LISTED ENTRIES START

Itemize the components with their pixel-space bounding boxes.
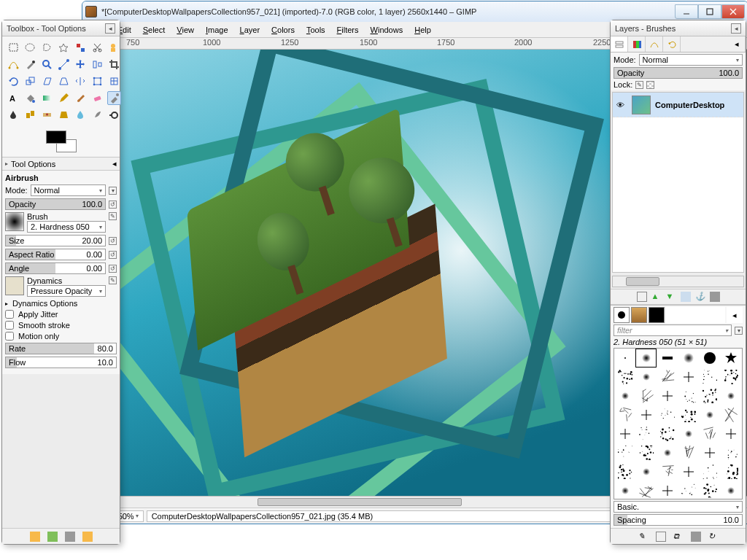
dynamics-icon[interactable] xyxy=(5,276,24,295)
new-brush-icon[interactable] xyxy=(656,532,666,542)
brush-item[interactable] xyxy=(700,386,721,405)
layers-titlebar[interactable]: Layers - Brushes ◂ xyxy=(611,20,746,36)
tool-paths[interactable] xyxy=(7,58,20,71)
brush-item[interactable] xyxy=(614,443,635,462)
duplicate-brush-icon[interactable]: ⧉ xyxy=(673,532,684,542)
brush-tab-gradient[interactable] xyxy=(649,307,665,323)
brush-dropdown[interactable]: 2. Hardness 050 xyxy=(27,221,106,233)
brush-item[interactable] xyxy=(657,443,678,462)
footer-reset-icon[interactable] xyxy=(82,532,93,542)
tab-paths[interactable] xyxy=(646,36,663,52)
layer-mode-dropdown[interactable]: Normal xyxy=(639,54,743,66)
tool-options-menu-icon[interactable]: ◂ xyxy=(112,159,117,168)
brush-item[interactable] xyxy=(700,368,721,386)
brush-item[interactable] xyxy=(635,424,657,443)
brush-preset-dropdown[interactable]: Basic. xyxy=(614,501,743,513)
tool-scale[interactable] xyxy=(23,74,37,88)
brush-item[interactable] xyxy=(635,443,657,462)
brush-item[interactable] xyxy=(700,405,721,424)
motion-only-checkbox[interactable]: Motion only xyxy=(5,332,117,341)
tool-ink[interactable] xyxy=(7,108,20,122)
brush-item[interactable] xyxy=(657,424,678,443)
tool-blur[interactable] xyxy=(74,108,88,122)
tool-scissors[interactable] xyxy=(90,41,104,55)
footer-restore-icon[interactable] xyxy=(47,532,58,542)
close-button[interactable] xyxy=(721,4,745,19)
tool-bucket-fill[interactable] xyxy=(23,91,37,105)
tool-airbrush[interactable] xyxy=(107,91,121,105)
refresh-brushes-icon[interactable]: ↻ xyxy=(708,532,719,542)
tool-perspective-clone[interactable] xyxy=(57,108,71,122)
tool-heal[interactable] xyxy=(40,108,54,122)
delete-layer-icon[interactable] xyxy=(710,292,720,302)
brush-filter-input[interactable]: filter xyxy=(614,324,732,336)
toolbox-menu-icon[interactable]: ◂ xyxy=(105,23,115,34)
brush-tab-pattern[interactable] xyxy=(631,307,647,323)
brush-item[interactable] xyxy=(721,368,742,386)
brush-item[interactable] xyxy=(635,368,657,386)
duplicate-layer-icon[interactable] xyxy=(681,292,691,302)
brush-item[interactable] xyxy=(614,349,635,368)
tool-move[interactable] xyxy=(74,58,88,71)
tool-foreground-select[interactable] xyxy=(107,41,121,55)
brush-item[interactable] xyxy=(657,368,678,386)
flow-slider[interactable]: Flow10.0 xyxy=(5,357,117,368)
size-slider[interactable]: Size20.00 xyxy=(5,235,106,246)
tool-rect-select[interactable] xyxy=(7,41,20,55)
brush-item[interactable] xyxy=(614,386,635,405)
tool-free-select[interactable] xyxy=(40,41,54,55)
brush-item[interactable] xyxy=(700,424,721,443)
anchor-layer-icon[interactable]: ⚓ xyxy=(695,292,705,302)
menu-layer[interactable]: Layer xyxy=(236,24,265,36)
brush-item[interactable] xyxy=(721,386,742,405)
foreground-color[interactable] xyxy=(46,131,66,144)
brush-item[interactable] xyxy=(678,386,699,405)
delete-brush-icon[interactable] xyxy=(691,532,701,542)
mode-menu-icon[interactable]: ▾ xyxy=(109,187,117,195)
footer-delete-icon[interactable] xyxy=(65,532,75,542)
scrollbar-thumb[interactable] xyxy=(626,277,659,286)
mode-dropdown[interactable]: Normal xyxy=(31,184,106,196)
brush-item[interactable] xyxy=(721,424,742,443)
opacity-slider[interactable]: Opacity 100.0 xyxy=(5,198,106,210)
tool-by-color-select[interactable] xyxy=(74,41,88,55)
layer-name[interactable]: ComputerDesktop xyxy=(655,101,724,109)
minimize-button[interactable] xyxy=(675,4,698,19)
brush-item[interactable] xyxy=(614,405,635,424)
tool-unified-transform[interactable] xyxy=(107,74,121,88)
brush-item[interactable] xyxy=(614,481,635,499)
brush-item[interactable] xyxy=(678,405,699,424)
tool-options-header[interactable]: Tool Options ◂ xyxy=(2,157,120,171)
tab-channels[interactable] xyxy=(628,36,646,52)
edit-brush-icon[interactable]: ✎ xyxy=(638,532,649,542)
menu-colors[interactable]: Colors xyxy=(267,24,299,36)
tool-rotate[interactable] xyxy=(7,74,20,88)
spacing-slider[interactable]: Spacing10.0 xyxy=(614,514,743,526)
brush-item[interactable] xyxy=(635,405,657,424)
visibility-eye-icon[interactable]: 👁 xyxy=(613,101,627,109)
brush-item[interactable] xyxy=(721,443,742,462)
layer-opacity-slider[interactable]: Opacity100.0 xyxy=(614,67,743,79)
menu-image[interactable]: Image xyxy=(201,24,233,36)
layers-menu-icon[interactable]: ◂ xyxy=(731,23,741,34)
scrollbar-thumb[interactable] xyxy=(258,498,462,506)
menu-filters[interactable]: Filters xyxy=(333,24,363,36)
layer-row[interactable]: 👁 ComputerDesktop xyxy=(613,93,743,117)
menu-tools[interactable]: Tools xyxy=(302,24,330,36)
brush-item[interactable] xyxy=(678,349,699,368)
brush-edit-icon[interactable]: ✎ xyxy=(109,212,117,220)
tool-align[interactable] xyxy=(90,58,104,71)
tool-shear[interactable] xyxy=(40,74,54,88)
tool-flip[interactable] xyxy=(74,74,88,88)
tool-text[interactable]: A xyxy=(7,91,20,105)
tab-menu-icon[interactable]: ◂ xyxy=(728,36,746,52)
tab-undo[interactable] xyxy=(663,36,681,52)
tool-ellipse-select[interactable] xyxy=(23,41,37,55)
brush-item[interactable] xyxy=(657,481,678,499)
brush-item[interactable] xyxy=(657,386,678,405)
tool-zoom[interactable] xyxy=(40,58,54,71)
tool-eraser[interactable] xyxy=(90,91,104,105)
brush-tab-brush[interactable] xyxy=(614,307,630,323)
angle-slider[interactable]: Angle0.00 xyxy=(5,262,106,274)
lock-pixels-icon[interactable]: ✎ xyxy=(635,81,643,89)
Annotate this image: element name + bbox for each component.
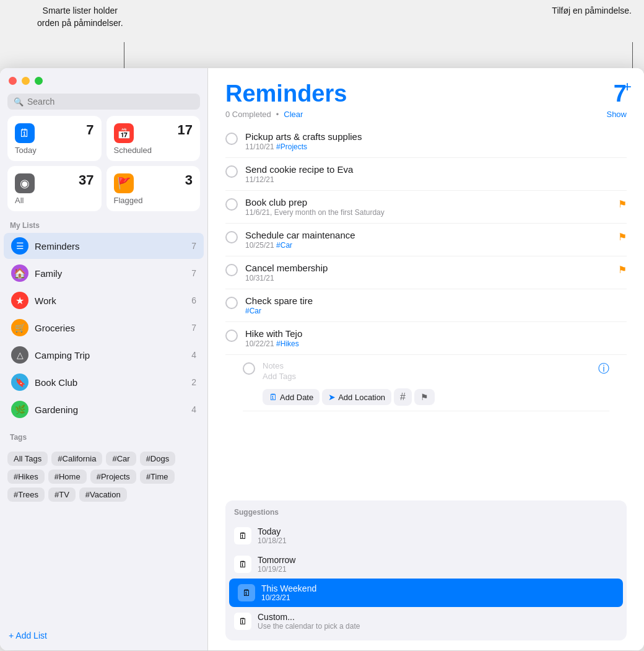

LISTED ENTRIES END

TRY IT: Retrieve every line above holding the word "delete".

RESPONSE FOR THIS EXERCISE:
delete-layer-icon[interactable] xyxy=(710,292,720,302)
delete-brush-icon[interactable] xyxy=(691,532,701,542)
footer-delete-icon[interactable] xyxy=(65,532,75,542)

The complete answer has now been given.